Required action: Below are records; transcribe only the line with "Hot lap of Anglesey in a Porsche" and those after it, through the last line, without any change.
Input for this task: Begin
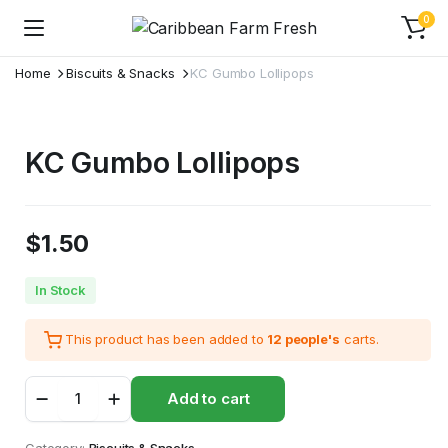
0
Home
Biscuits & Snacks
KC Gumbo Lollipops
KC Gumbo Lollipops
$
1.50
In Stock
This product has been added to
12 people's
carts.
KC
Add to cart
Gumbo
Lollipops
quantity
Category:
Biscuits & Snacks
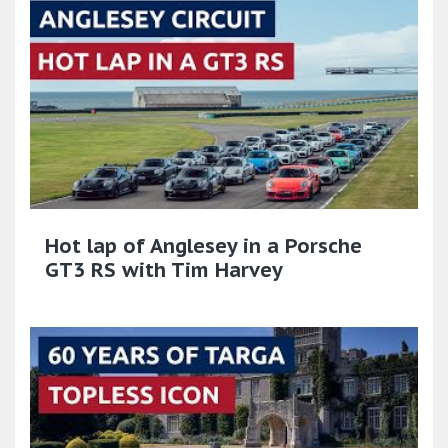
Hot lap of Anglesey in a Porsche
GT3 RS with Tim Harvey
Input for this task: End
Solution to the problem:
Hot lap of Anglesey in a Porsche
GT3 RS with Tim Harvey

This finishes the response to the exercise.